Below are several entries. Transcribe exactly those lines that fall from the one with "g ads. If you do" through the one with "physically active at", end lines included.

(Collected data)
==========

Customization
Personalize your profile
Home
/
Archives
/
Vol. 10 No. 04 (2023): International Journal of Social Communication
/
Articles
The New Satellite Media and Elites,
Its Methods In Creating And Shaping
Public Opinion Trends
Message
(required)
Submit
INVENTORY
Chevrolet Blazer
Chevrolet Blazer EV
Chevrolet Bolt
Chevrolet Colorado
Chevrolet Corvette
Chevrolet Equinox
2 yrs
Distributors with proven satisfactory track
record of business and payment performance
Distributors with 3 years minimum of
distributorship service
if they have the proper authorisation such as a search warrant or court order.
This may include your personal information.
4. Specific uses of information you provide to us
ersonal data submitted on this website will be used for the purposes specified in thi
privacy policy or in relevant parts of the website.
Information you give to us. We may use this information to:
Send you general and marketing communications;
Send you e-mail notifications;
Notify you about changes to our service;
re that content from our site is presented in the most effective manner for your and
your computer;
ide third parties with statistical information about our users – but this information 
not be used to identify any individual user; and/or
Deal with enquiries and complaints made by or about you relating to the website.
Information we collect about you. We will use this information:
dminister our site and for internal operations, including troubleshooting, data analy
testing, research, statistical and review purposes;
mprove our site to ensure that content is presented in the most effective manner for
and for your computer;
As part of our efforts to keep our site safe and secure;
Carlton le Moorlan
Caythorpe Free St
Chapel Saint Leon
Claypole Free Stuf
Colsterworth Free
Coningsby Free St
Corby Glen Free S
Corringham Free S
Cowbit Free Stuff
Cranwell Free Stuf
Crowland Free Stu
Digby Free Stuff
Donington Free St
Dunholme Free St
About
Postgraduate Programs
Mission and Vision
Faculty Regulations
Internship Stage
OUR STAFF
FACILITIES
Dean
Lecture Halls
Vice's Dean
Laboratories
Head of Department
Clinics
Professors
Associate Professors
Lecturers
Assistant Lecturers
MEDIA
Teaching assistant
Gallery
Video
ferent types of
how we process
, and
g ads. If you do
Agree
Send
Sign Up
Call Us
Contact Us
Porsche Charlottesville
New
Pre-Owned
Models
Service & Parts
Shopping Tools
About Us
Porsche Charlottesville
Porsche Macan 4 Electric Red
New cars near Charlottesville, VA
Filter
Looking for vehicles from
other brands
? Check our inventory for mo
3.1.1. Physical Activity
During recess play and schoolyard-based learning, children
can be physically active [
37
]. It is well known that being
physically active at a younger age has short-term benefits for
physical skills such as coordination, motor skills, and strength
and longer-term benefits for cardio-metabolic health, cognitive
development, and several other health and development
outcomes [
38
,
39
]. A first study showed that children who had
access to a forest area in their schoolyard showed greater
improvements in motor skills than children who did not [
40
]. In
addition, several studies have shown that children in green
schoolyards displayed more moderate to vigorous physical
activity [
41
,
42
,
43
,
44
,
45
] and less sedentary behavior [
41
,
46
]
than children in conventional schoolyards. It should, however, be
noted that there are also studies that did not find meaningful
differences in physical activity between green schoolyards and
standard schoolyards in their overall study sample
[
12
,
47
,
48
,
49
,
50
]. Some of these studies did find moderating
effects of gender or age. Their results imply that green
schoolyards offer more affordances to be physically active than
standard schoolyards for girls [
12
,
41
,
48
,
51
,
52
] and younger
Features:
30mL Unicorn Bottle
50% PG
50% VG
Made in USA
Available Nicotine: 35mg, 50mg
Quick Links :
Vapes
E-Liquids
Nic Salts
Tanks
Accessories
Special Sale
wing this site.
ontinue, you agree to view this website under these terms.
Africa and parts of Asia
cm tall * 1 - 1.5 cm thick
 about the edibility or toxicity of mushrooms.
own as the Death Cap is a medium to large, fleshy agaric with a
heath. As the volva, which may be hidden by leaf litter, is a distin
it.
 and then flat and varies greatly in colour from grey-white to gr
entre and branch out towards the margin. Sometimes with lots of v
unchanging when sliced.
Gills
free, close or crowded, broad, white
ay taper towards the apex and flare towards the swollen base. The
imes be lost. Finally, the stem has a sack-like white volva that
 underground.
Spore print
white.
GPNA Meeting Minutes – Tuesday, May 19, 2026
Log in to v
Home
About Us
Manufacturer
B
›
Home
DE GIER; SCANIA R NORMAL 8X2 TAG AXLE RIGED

==========

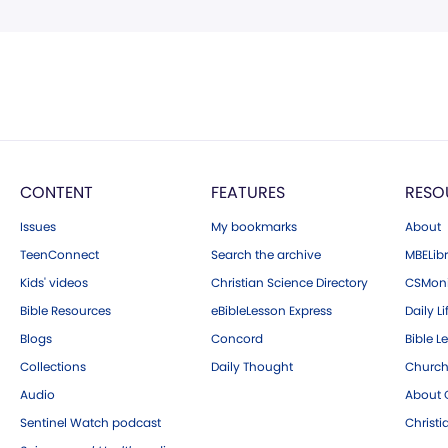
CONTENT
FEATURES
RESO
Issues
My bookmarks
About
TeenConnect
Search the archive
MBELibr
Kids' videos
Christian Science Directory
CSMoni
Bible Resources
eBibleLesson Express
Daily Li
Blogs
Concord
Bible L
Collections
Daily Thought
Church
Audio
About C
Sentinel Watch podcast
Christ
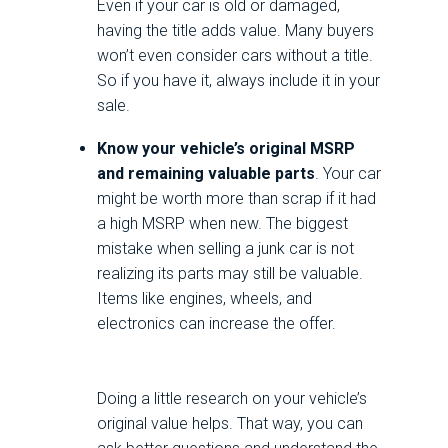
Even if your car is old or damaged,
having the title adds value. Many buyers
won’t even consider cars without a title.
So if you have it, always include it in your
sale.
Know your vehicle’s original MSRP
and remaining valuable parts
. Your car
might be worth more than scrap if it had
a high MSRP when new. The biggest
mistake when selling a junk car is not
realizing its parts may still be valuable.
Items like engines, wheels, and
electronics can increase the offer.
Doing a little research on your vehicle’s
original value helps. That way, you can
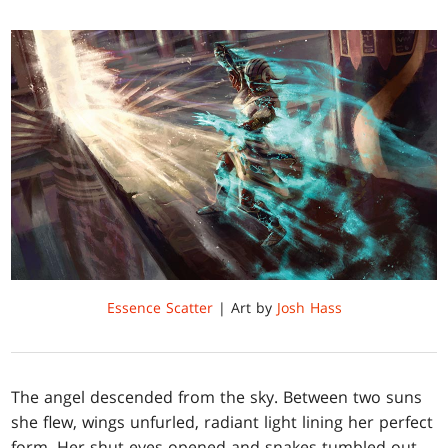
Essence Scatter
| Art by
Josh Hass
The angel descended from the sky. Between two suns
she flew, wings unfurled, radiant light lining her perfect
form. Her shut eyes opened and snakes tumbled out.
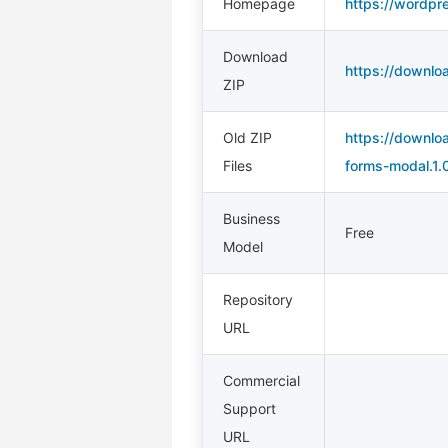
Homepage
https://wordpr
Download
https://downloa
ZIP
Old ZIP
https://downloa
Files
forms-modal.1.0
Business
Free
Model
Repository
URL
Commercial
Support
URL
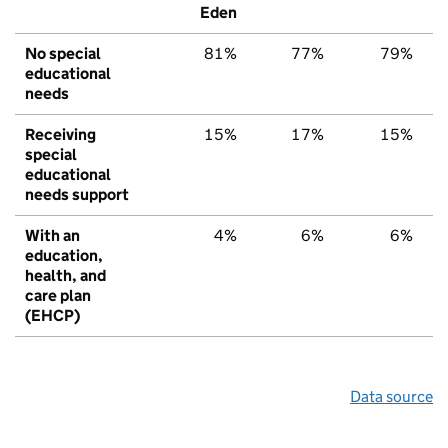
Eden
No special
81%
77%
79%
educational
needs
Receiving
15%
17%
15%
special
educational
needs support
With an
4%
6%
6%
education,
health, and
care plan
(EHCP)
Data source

==========

> **ANSWER FOR THE TASK**
g ads. If you do
Agree
Send
Sign Up
Call Us
Contact Us
Porsche Charlottesville
New
Pre-Owned
Models
Service & Parts
Shopping Tools
About Us
Porsche Charlottesville
Porsche Macan 4 Electric Red
New cars near Charlottesville, VA
Filter
Looking for vehicles from
other brands
? Check our inventory for mo
3.1.1. Physical Activity
During recess play and schoolyard-based learning, children
can be physically active [
37
]. It is well known that being
physically active at a younger age has short-term benefits for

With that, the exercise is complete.